Intel's Alder Lake Processors Could use Foveros 3D Stacking and Feature 16 Cores

TheoneandonlyMrK · May 4, 2020

Tom Yum said:
A big.little strategy could work for x86 but the devil will be in the details about how quickly the CPU can transition processes between cores when there is such a performance disparity between the little and big cores. Big.little works as a power saving measure because leakage current scales with transistor numbers, so very large cores have much higher leakage current than smaller cores. This puts a floor in how low processors can drop their power consumption during idle, and this effect gets worse with smaller process nodes. If the presence of small cores allows the processor to completely power down the larger cores during light usage scenarios, then power consumption during light usage will be lower. But, for highly variable loads like gaming, the time it takes to move processes from small to large cores will likely lead to degraded performance and prevent any measurable power saving.

A more sophisticated way would be to allow each core to power off certain elements within the core when not required. For example, powering off a FPU unit when not required, or half the L2 and L3 cache when not needed. But that doesn't allow marketing to scream 'MOAR CORES!' so that option is off the table.

That's exactly what they're competition does, as I said before gate the power per core on or off Ryzens do this, Intel do this ,intel also developed race to idle so that they can turn cores off sooner.

Unfortunately for Intel it's just as much an issue of power use under load, I'm not thinking this will fix that.

Tom Yum · May 4, 2020

Assimilator said:
CPUs have been doing this for over a decade already...

I think you misunderstood the level of power gating I am referring too, though yes dynamic cache has been a feature for some time. I am referring to shutting down execution units, instruction decoders, branch prediction caches, switching from OoO to in order processing, etc, dynamically as processing resources require. Effectively and, allowing a Skylake core to morph into an Goldmont core as required.

Big.little is a crude way of doing it, effectively throwing silicon at the problem. The benefit is that it is simpler to set up, the negative is that the courser the powergating, the slower the responsiveness as the time taken to 'turn on' and initialise the powered up processor element increases.

theoneandonlymrk said:
That's exactly what they're competition does, as I said before gate the power per core on or off Ryzens do this, Intel do this ,intel also developed race to idle so that they can turn cores off sooner.

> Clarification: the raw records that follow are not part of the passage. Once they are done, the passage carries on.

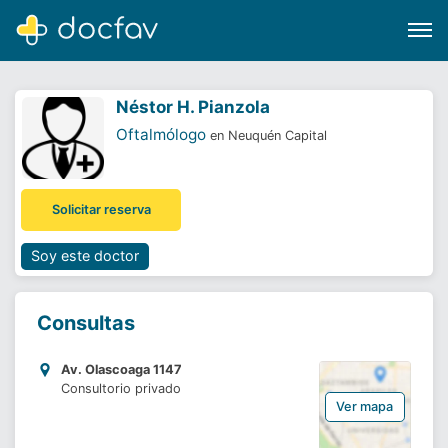
Néstor H. Pianzola
Oftalmólogo
en Neuquén Capital
Buscar
Solicitar reserva
Software para clínicas
Soporte
Soy este doctor
¿Eres un doctor?
Consultas
Av. Olascoaga 1147
Consultorio privado
Ver mapa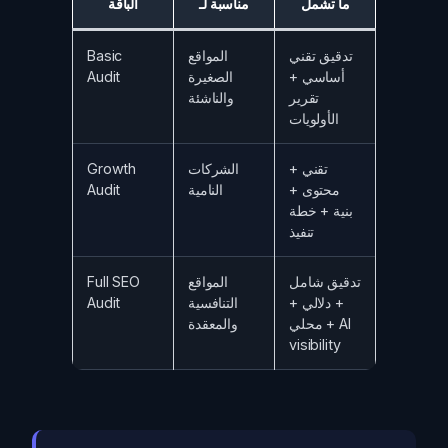
ما تشمل
مناسبة لـ
الباقة
تدقيق تقني
المواقع
Basic
أساسي +
الصغيرة
Audit
تقرير
والناشئة
الأولويات
تقني +
الشركات
Growth
محتوى +
النامية
Audit
بنية + خطة
تنفيذ
تدقيق شامل
المواقع
Full SEO
+ دلالي +
التنافسية
Audit
محلي + AI
والمعقدة
visibility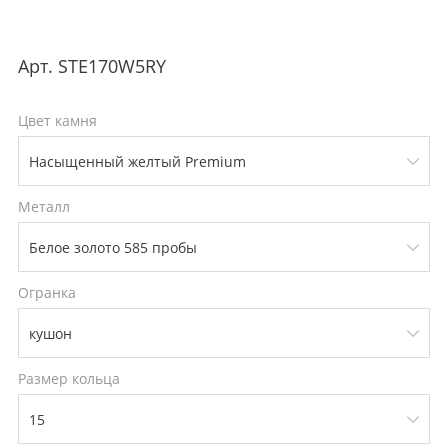
Арт.
STE170W5RY
Цвет камня
Металл
Огранка
Размер кольца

Unfortunately for Intel it's just as much an issue of power use under load, I'm not thinking this will fix that.

Agree, it does nothing for power use under load. Like I said, this is more coming out of Intel marketing requirements than actual better end-user experience. It allows Intel to spruik bullsh*t 'up-to XX hours battery life' metrics (bullsh*t because no one idles their laptop for 12 hours straight) and 'Moar cores', even if those extra cores perform like potatoes. My point was more that the principles of big.little as a power saving measure are sound, but also crude, and I would expect someone with the R&D budget of Intel to implement something more sophisticated than rehashing a 9 year old idea from ARM.

ARF · May 4, 2020

ARM's marketing material promises up to a 75% savings in power usage for some activities.[2]

Vayra86 said:
Serious answers are not available and its the same sentiment everywhere right? We really don't know anything other than 'it uses Big little'. We can speculate

More cores equals more power used. And from that conclusion... its easy to draw other conclusions. Such as:
1. Windows scheduler and good allocation of workloads will be the key to gaining an advantage over other products
2. Intel's goal must be: faster when its needed (it can turbo high), fall back on little when possible (big cores can cool down and clear TDP budget for a new boost). Any other approach is not feasible, because then they are not competitive against stripped AND full fat performance cores.
4. A new reduction of base clocks on the BIG cores is likely, to clear more TDP headroom for turbo. Or maybe even dial back entirely to idle clock, some 800 mhz, and just have a turbo on top of that. Or maybe fully shut down, but I'm then thinking of latency problems.

So, using the cores at the same time will bring what advantage exactly? I'm not seeing it, do you? For this product to be viable, it needs to be better than either variant of the cores used in it. 8 fast and 8 slow cores are still worse than 16 regular ones at base clock, I reckon...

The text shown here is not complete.